Brief
The entries below hold a line with "ns of Viagra" and a line with "reational Use and Performance". Return those lines and all that lie between them, exactly and only.

*** Source data Section Begins ***

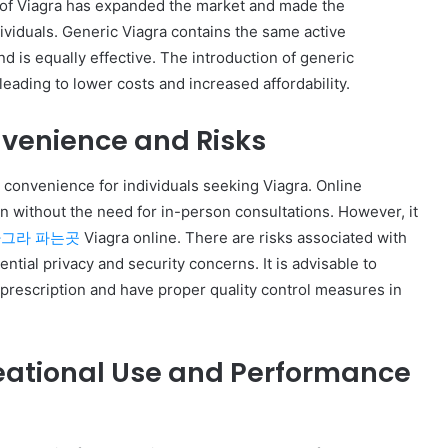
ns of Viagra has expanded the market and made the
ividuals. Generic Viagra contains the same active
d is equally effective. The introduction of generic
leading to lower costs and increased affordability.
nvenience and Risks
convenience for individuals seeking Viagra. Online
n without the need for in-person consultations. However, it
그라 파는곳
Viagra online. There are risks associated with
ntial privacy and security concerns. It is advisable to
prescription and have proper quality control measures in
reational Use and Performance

*** Source data Section Ends ***
*** Source data Section Begins ***

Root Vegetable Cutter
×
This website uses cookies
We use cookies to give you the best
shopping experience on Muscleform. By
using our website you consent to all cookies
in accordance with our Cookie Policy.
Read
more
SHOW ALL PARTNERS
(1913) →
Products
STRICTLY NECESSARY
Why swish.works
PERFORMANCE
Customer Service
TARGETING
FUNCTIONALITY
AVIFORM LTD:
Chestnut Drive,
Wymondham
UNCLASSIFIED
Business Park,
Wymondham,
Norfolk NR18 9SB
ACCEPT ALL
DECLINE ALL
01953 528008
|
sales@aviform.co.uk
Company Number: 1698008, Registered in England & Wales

*** Source data Section Ends ***
*** Source data Section Begins ***

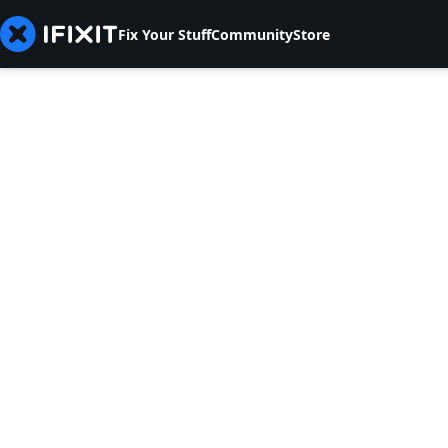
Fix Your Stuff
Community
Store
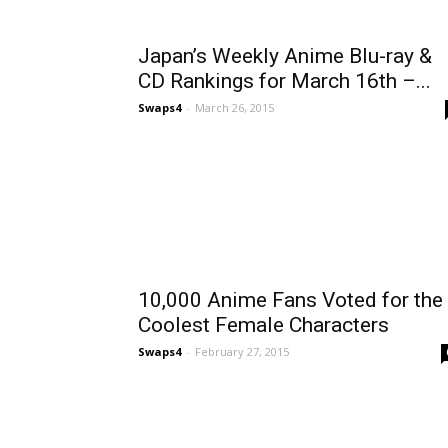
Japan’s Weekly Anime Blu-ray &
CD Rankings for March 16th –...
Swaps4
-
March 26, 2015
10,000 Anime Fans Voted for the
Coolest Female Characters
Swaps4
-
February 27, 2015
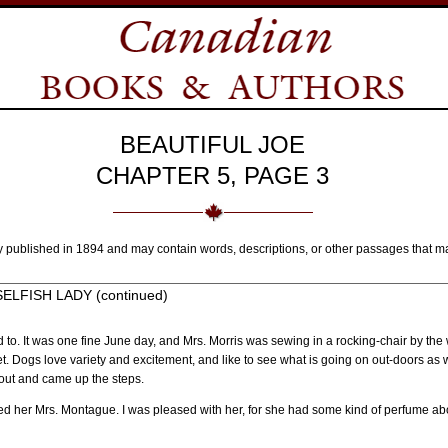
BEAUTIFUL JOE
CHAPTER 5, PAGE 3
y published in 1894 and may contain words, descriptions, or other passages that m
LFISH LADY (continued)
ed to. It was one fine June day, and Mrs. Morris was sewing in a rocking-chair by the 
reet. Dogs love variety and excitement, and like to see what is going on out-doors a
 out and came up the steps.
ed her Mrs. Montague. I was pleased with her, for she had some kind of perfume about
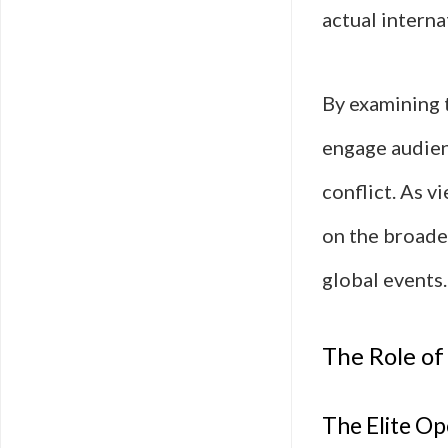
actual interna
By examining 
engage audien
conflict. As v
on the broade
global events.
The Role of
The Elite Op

*** Source data Section Ends ***

Exercise response
ns of Viagra has expanded the market and made the
ividuals. Generic Viagra contains the same active
d is equally effective. The introduction of generic
leading to lower costs and increased affordability.
nvenience and Risks
convenience for individuals seeking Viagra. Online
n without the need for in-person consultations. However, it
그라 파는곳
Viagra online. There are risks associated with
ntial privacy and security concerns. It is advisable to
prescription and have proper quality control measures in
reational Use and Performance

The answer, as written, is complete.